Serie creada por Cullen Crawford, La ley de Las Vegas es un drama judicial que explora los límites éticos del sistema legal a través de casos donde la verdad nunca es absoluta y la justicia depende tanto de la ley como de la interpretación. Con un tono tenso y contemporáneo, la La ley de Las Vegas se adentra en los conflictos personales y profesionales de sus protagonistas, enfrentados a procesos mediáticos, estrategias cuestionables y decisiones que ponen a prueba su integridad en cada juicio. Se puede ver desde el 20 de febrero de 2026 en Netflix.
Crítica de 'La ley de Las Vegas'
Resumen
Ficha Técnica
Título: La ley de Las Vegas
Título original: Strip Law
Reparto:
Año: 2026
Duración: 26 min.
País: Estados Unidos
Director: Samantha Gray, Steven Chan, Megan Prazenica, Cullen Crawford (Creador)
Guion: Megan Prazenica, Daniel Kibblesmith, Lauren McGuire, Edgar Momplaisir, Andrew Mueth, Sean O'Connor, Branson Reese, Miles Woods, Tamara Yajia
Fotografía:
Música: Jeff Kirchner, Casey Trela
Género: Animación. Comedia
Distribuidor: Netflix
Tráiler de 'La ley de Las Vegas'
Sinopsis
El estirado abogado Lincoln Gumb es demasiado soso para ganar juicios en Las Vegas… hasta que se asocia con Sheila Flambé, una maga local y hedonista que aporta brillo y desparpajo a los casos más disparatados de la ciudad. (Netflix)
Dónde se puede ver la serie en streaming
Espectáculo y rutina
La ciudad del pecado funciona como escenario perfecto para una comedia negra animada, con demandas absurdas, clientes extravagantes, casinos turbios y juicios que rozan lo surrealista. Cada episodio plantea un caso disparatado que obliga a Lincoln a salir de su rigidez moral, mientras Sheila introduce soluciones poco ortodoxas, a veces legales, a veces simplemente teatrales.
El problema es que La ley de Las Vegas se queda en la superficie de su propia idea. La dinámica entre el abogado estirado y la artista desinhibida es un contraste clásico, y aunque genera algunos momentos divertidos, no evoluciona demasiado a lo largo de la temporada. Los episodios funcionan como sketches extendidos más que como capítulos con verdadero arco narrativo. La crítica al sistema judicial y al espectáculo mediático de Las Vegas está presente, pero rara vez es incisiva, se insinúa más de lo que se desarrolla.
Comedia negra sin demasiado filo
La ley de Las Vegas apuesta por el humor irreverente, con diálogos rápidos y situaciones exageradas. La animación permite exagerar gestos, persecuciones imposibles y efectos visuales que refuerzan el carácter caricaturesco. Sin embargo, la comedia no siempre acierta, algunos chistes funcionan por contraste entre la solemnidad de Lincoln y el caos que genera Sheila, pero otros se sienten previsibles o repetitivos.
La ley de Las Vegas parece buscar la mordacidad de las grandes comedias animadas para adultos, pero no termina de encontrar una voz propia del todo afilada. El ritmo es ágil y los episodios, al ser de duración contenida, evitan el tedio, aun así, cuesta recordar momentos realmente memorables al terminar la temporada.

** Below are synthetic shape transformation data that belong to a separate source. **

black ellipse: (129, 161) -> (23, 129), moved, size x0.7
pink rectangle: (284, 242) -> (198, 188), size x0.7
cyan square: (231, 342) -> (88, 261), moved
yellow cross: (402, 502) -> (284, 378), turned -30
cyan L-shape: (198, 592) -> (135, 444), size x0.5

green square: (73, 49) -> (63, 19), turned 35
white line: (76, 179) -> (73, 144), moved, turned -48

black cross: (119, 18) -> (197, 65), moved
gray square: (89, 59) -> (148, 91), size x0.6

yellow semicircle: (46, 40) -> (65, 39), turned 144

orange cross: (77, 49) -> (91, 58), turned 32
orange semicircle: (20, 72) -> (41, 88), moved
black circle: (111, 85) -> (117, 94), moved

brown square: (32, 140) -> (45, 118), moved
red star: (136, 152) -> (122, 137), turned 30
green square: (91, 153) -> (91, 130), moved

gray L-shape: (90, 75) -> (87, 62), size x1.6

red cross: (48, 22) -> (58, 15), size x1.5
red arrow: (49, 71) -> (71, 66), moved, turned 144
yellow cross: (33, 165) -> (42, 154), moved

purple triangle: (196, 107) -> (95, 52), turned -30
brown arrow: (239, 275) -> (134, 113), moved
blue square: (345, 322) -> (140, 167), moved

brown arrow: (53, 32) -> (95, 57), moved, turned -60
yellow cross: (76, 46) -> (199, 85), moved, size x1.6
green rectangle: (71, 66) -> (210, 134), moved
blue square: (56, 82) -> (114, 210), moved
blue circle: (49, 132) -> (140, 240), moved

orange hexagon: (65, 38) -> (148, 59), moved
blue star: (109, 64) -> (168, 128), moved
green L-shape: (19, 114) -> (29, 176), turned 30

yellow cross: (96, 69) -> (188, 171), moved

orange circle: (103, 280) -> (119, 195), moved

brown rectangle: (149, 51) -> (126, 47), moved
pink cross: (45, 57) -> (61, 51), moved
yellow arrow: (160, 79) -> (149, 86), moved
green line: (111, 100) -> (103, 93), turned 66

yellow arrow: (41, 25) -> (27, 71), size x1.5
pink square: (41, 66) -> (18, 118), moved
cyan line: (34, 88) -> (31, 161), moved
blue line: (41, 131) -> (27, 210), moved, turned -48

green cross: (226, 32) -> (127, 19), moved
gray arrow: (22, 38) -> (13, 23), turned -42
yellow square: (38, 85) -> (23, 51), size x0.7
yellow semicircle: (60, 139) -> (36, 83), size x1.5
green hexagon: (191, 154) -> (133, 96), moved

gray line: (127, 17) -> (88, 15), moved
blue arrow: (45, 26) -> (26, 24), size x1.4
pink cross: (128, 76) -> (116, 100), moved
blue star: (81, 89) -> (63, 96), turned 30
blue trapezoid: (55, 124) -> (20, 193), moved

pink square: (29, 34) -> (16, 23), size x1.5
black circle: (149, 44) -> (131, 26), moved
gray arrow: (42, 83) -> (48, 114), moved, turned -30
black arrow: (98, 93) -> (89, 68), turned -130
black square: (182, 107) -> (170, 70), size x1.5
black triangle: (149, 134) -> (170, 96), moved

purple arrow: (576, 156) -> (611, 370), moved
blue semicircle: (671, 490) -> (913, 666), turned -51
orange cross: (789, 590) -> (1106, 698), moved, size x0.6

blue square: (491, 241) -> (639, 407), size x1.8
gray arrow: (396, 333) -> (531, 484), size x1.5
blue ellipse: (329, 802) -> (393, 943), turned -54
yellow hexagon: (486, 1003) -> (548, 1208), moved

Dúo protagonista con química irregular
Lincoln Gumb está concebido como el arquetipo del profesional correcto atrapado en un entorno que no comprende. Su evolución es ligera, aprende a soltarse, pero nunca se transforma de manera significativa.
Sheila Flambé es, en teoría, el motor caótico de La ley de Las Vegas. Su carisma y su aura de espectáculo aportan energía, pero el guion no profundiza en ella más allá de su rol de contrapunto extravagante. Los secundarios, jueces excéntricos, clientes delirantes, rivales del bufete, enriquecen el universo, aunque suelen quedarse en la caricatura.
Color animado
Visualmente, La ley de Las Vegas explota el imaginario de Las Vegas, con neones brillantes, casinos infinitos, y escenarios llamativos. La animación es fluida y expresiva, aunque no especialmente innovadora. El diseño de personajes apuesta por la exageración estilizada, adecuada para el tono humorístico. La banda sonora acompaña con ritmo dinámico, reforzando el ambiente festivo y decadente de la ciudad.
Conclusión de 'La ley de Las Vegas'
La ley de Las Vegas tiene una premisa atractiva y un escenario con enormes posibilidades para la sátira, pero su desarrollo es irregular. Funciona como entretenimiento ligero, con algunos momentos divertidos, pero carece de la profundidad o el ingenio constante que distinguen a las grandes comedias animadas para adultos.